Article 4 of the Charter of Fundamental Rights of the European Union (CFREU)


Judgment of 21.12.2011 [Joined Cases C-411/10 and C-493/10] of the Court of Justice of the European Union.  

ECtHR Jurisprudence
Not available
Subject Matter

Asylum and migration

Legal issue(s)

The legal issue revolves around whether or not the State examining an asylum application from an applicant who, despite having the nationality of a third State from which he has fled, comes from another State of the European Union which has provisionally received him, must ascertain, before deciding on the non-admissibility of the application, whether there are systemic failings in the asylum procedure and reception conditions of the State where the applicant has been provisionally received and whether such failings entail the risk of inhuman or degrading treatment.

Request for expedited/PPU procedures
Not available
Interim Relief
Not available
National Law Sources

Law No. 27/2008, of 30th June, which Establishes the conditions and procedures for granting asylum or subsidiary protection and the status of asylum seeker, refugee and subsidiary protection, transposing into national law Council Directives 2004/83/EC of 29 April 2004 and 2005/85/EC of 1 December 2005

Facts of the case

A non-Portuguese national was sleeping in the street and was approached by a police officer. After this approach, he informed the police officer that he was waiting for the opening of the Temporary Reception Centre there, in order to apply for political asylum. This applicant, prior to this event, had already been in Italy, where he had been denied political asylum.


On 23 July 2018 the applicant applied for international protection with the Asylum and Refugee Office of the Aliens and Borders Service in Lisbon – "SEF”. On 27 of that same month, the Portuguese authorities sent the Italian authorities a take back request, invoking Article 18(1)(b) of Regulation [EU] No 604/2013 of the European Parliament and of the Council of 26 June 2013 - better known as the Dublin Regulation. 

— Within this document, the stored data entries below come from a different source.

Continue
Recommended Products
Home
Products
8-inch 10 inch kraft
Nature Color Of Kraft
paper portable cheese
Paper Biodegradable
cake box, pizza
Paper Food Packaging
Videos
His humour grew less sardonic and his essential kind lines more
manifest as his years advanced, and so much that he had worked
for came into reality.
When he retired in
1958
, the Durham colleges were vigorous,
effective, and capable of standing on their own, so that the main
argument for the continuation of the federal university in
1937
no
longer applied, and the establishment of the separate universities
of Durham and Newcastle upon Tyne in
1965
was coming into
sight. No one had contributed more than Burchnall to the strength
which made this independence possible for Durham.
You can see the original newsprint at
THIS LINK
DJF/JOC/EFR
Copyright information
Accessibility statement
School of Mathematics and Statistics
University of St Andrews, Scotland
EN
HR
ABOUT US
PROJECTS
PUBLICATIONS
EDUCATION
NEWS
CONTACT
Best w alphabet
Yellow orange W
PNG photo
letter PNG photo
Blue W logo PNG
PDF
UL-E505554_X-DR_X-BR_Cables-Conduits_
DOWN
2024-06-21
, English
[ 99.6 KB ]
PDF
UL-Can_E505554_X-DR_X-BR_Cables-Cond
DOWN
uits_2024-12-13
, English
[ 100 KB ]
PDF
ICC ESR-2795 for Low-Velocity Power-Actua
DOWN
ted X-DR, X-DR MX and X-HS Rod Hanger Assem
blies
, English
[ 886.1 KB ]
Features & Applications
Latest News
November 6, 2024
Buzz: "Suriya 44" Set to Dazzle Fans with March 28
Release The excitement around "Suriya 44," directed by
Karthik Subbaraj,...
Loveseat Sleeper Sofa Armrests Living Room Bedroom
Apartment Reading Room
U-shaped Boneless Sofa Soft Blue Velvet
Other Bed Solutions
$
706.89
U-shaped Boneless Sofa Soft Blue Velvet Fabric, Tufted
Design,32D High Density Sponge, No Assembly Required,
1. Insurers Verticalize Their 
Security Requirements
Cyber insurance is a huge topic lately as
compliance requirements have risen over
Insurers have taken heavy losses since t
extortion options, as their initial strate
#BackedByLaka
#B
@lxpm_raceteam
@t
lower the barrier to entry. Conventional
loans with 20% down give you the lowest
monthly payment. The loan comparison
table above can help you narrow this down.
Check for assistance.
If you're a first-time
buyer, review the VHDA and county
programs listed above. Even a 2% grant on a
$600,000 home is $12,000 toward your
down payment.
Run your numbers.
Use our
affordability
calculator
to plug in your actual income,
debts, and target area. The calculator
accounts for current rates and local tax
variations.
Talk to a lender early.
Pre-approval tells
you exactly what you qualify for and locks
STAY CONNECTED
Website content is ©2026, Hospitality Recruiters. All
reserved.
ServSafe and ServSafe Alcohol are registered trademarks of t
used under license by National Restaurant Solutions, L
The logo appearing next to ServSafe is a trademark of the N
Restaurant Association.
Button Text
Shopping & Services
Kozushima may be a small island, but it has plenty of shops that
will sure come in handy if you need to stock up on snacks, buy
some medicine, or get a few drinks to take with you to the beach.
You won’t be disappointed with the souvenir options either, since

This Regulation sets out the criteria and mechanisms for determining the Member State responsible for examining an application for international protection lodged in one of the Member States by a third-country national or a stateless person, stipulating that only one Member State is responsible and the application is therefore subject to a special admissibility procedure.


This procedure provides that an application for international protection may be considered inadmissible if it is established, on the basis of objective data, evidence or clues, that a member-state – namely, Portugal - is not responsible for examining the application for international protection.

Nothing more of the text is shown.